The temperature calculated percentage error for measurements is 0.9057%, and the humidity’s calculated percentage error for measurements is 0.6256%. These show that the readings of the MufHAS mobile application are of good accuracy and be relied on to measure environmental conditions in the home with good results.

5. Conclusion and Future Recommendation

Improved convenient living, a healthy lifestyle, comfortability, and home security are areas of interest and development. The elderly, handicapped, and sick need to reduce daily activities that can stress them and negatively impact their health. To this end, a smart home automation system that can facilitate local and global monitoring, control, and safety of the home was developed. This work contributes to the existing research in home automation with the design and development of a multifunctional Android-based mobile application for the smart home automation domain. We have proposed an approach to enhance home security using the CNN deep learning model to classify and detect intruders in the home. The detection is based on the identification of motion in the home environment. Using this method shows that users will have enhanced security of their houses while having minimal disturbance from notifications.

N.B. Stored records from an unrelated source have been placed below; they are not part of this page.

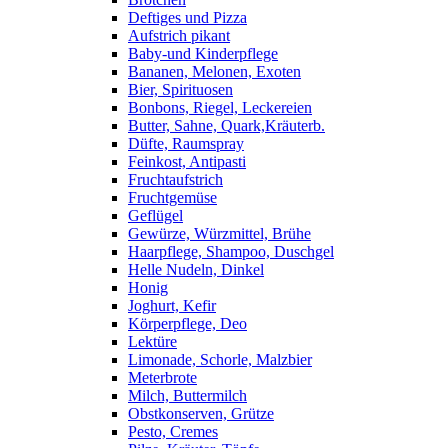
Deftiges und Pizza
Aufstrich pikant
Baby-und Kinderpflege
Bananen, Melonen, Exoten
Bier, Spirituosen
Bonbons, Riegel, Leckereien
Butter, Sahne, Quark,Kräuterb.
Düfte, Raumspray
Feinkost, Antipasti
Fruchtaufstrich
Fruchtgemüse
Geflügel
Gewürze, Würzmittel, Brühe
Haarpflege, Shampoo, Duschgel
Helle Nudeln, Dinkel
Honig
Joghurt, Kefir
Körperpflege, Deo
Lektüre
Limonade, Schorle, Malzbier
Meterbrote
Milch, Buttermilch
Obstkonserven, Grütze
Pesto, Cremes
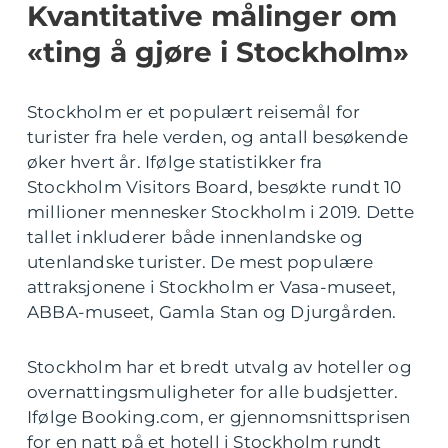
Kvantitative målinger om
«ting å gjøre i Stockholm»
Stockholm er et populært reisemål for
turister fra hele verden, og antall besøkende
øker hvert år. Ifølge statistikker fra
Stockholm Visitors Board, besøkte rundt 10
millioner mennesker Stockholm i 2019. Dette
tallet inkluderer både innenlandske og
utenlandske turister. De mest populære
attraksjonene i Stockholm er Vasa-museet,
ABBA-museet, Gamla Stan og Djurgården.
Stockholm har et bredt utvalg av hoteller og
overnattingsmuligheter for alle budsjetter.
Ifølge Booking.com, er gjennomsnittsprisen
for en natt på et hotell i Stockholm rundt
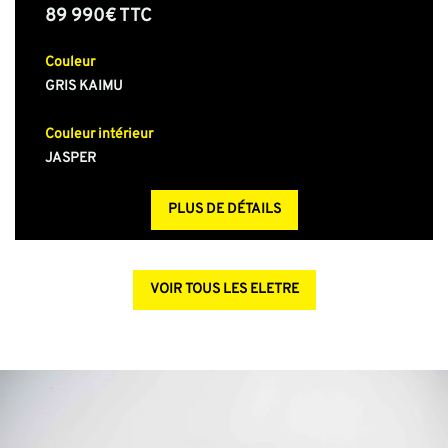
89 990€ TTC
Couleur
GRIS KAIMU
Couleur intérieur
JASPER
PLUS DE DÉTAILS
VOIR TOUS LES ELETRE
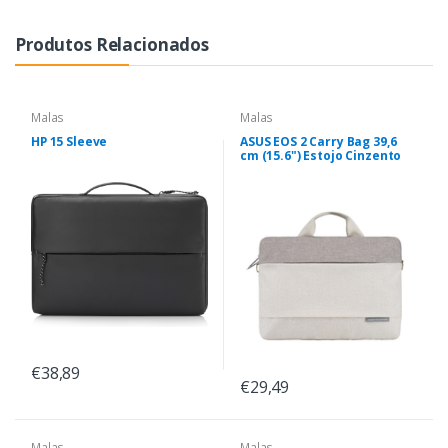
Produtos Relacionados
Malas
Malas
HP 15 Sleeve
ASUS EOS 2 Carry Bag 39,6
cm (15.6") Estojo Cinzento
€38,89
€29,49
Malas
Malas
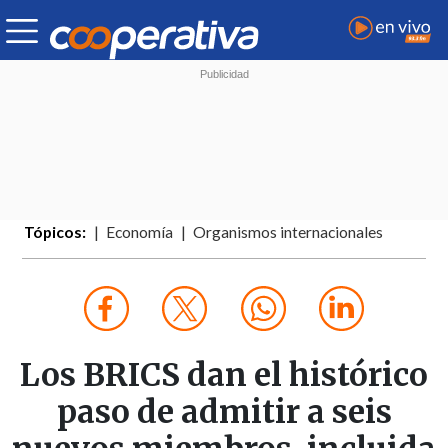
Tópicos:
Economía
Organismos internacionales
Los BRICS dan el histórico
paso de admitir a seis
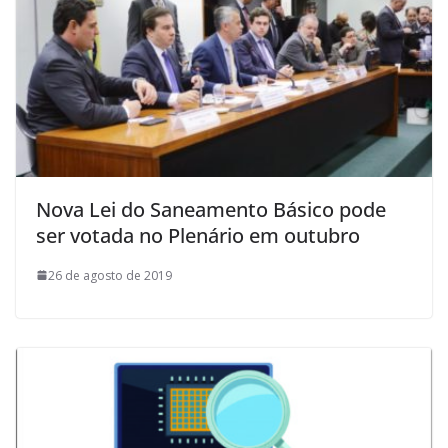
Nova Lei do Saneamento Básico pode
ser votada no Plenário em outubro
26 de agosto de 2019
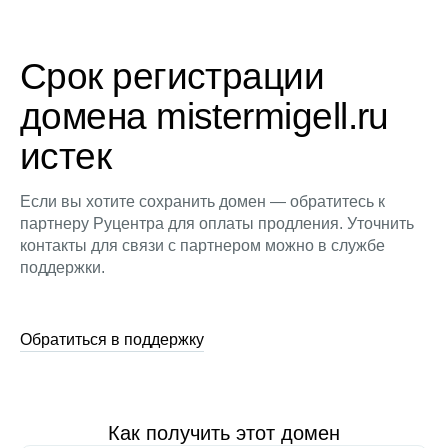
Срок регистрации
домена mistermigell.ru
истек
Если вы хотите сохранить домен — обратитесь к
партнеру Руцентра для оплаты продления. Уточнить
контакты для связи с партнером можно в службе
поддержки.
Обратиться в поддержку
Как получить этот домен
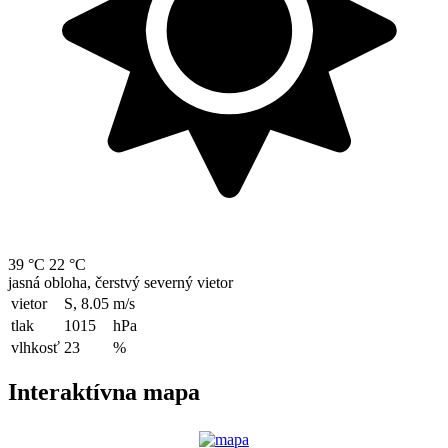
39 °C
22 °C
jasná obloha, čerstvý severný vietor
vietor
S, 8.05
m/s
tlak
1015
hPa
vlhkosť
23
%
Interaktívna mapa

The proposed method intends to eliminate frequent notifications and false notifications in a smart home automation system. The drawback of our proposed method is the detection of multiple movements at a time. The training and classification models were based on the movement of a person at a time. The feature extraction, classification, and accurate prediction of multiple movements either from animals or humans are not yet established. Therefore, the motion detection module can be further developed for accurate classification and prediction of the exact motions detected when several movements are detected in the system. Another limitation of the system is not considering emotions as an influence on the movement of human beings. Emotions can make an individual’s walking pattern differ from the regular movement, which may cause a false classification. Also, data generated from sensors can be used for analysis and prediction that can enhance the home automation system’s functionality and improve users’ lifestyles.

For the next phase of this research, we plan to implement more sensors in the system and test over a couple of weeks to generate data from the home environment to be used for analysis. A PIR motion sensor and ESP32-CAM attribute value to detected objects, and we intend to gather real-time motion images using our IoT devices via the cloud database to form a dataset for training and classification using the proposed support vector machine algorithm. A web interface is used for video streaming in our current work. As part of the future work, a mobile application module for video streaming will be incorporated, supporting real-time, cloud-based storage of media. Also, the deep learning model will be integrated into the mobile application for full functionality. As future work, a mechanism to classify friends and extended family members will also be considered for the system not to classify such a category of people as intruders. Electrical appliances are also considered to be fully implemented in the next phase. For future work, we intend to incorporate sensors in smart home healthcare into the system to assist in the remote monitoring of patients and use deep learning algorithms for our classification.

Abbreviations

Ha:Home appliances
Nc:Network connectivity
Hc:Home control
Hs:Home sensor
Ms:Motion sensor
Ho:Home occupant (where the Ho is determined by the walking, running, limping, or jumping patterns of humans or pets in the home)
Wp:Motion patterns (walking, jumping, limping, or running)
HWp:Home occupant’s walking pattern
Hp:Home pet
In:Intruder
Cs:Cloud storage
M:Motion
D:Darkness
LDR:Light-dependent resistor
Cs:Cloud storage.

Data Availability

All data used in the study can be found in the manuscript.

Conflicts of Interest

The authors declare that they have no conflicts of interest.